[Records contained in a dataset]
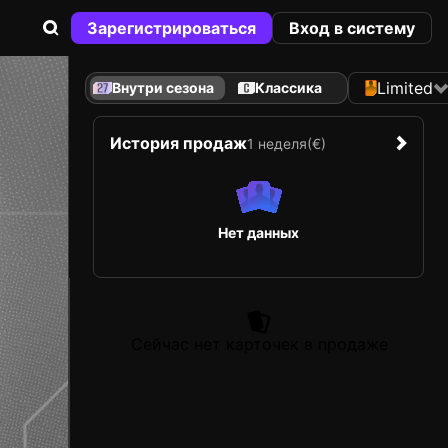
Зарегистрироваться
Вход в систему
Limited
Внутри сезона
Классика
История продаж
1 неделя
(€)
Нет данных
Сейчас нет карточек в продаже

(WORK REQUEST) Every entry above needs to be duplicated precisely, and none of the pictures should appear.

(WRITTEN ANSWER)
Зарегистрироваться
Вход в систему
Limited
Внутри сезона
Классика
История продаж
1 неделя
(€)
Нет данных
Сейчас нет карточек в продаже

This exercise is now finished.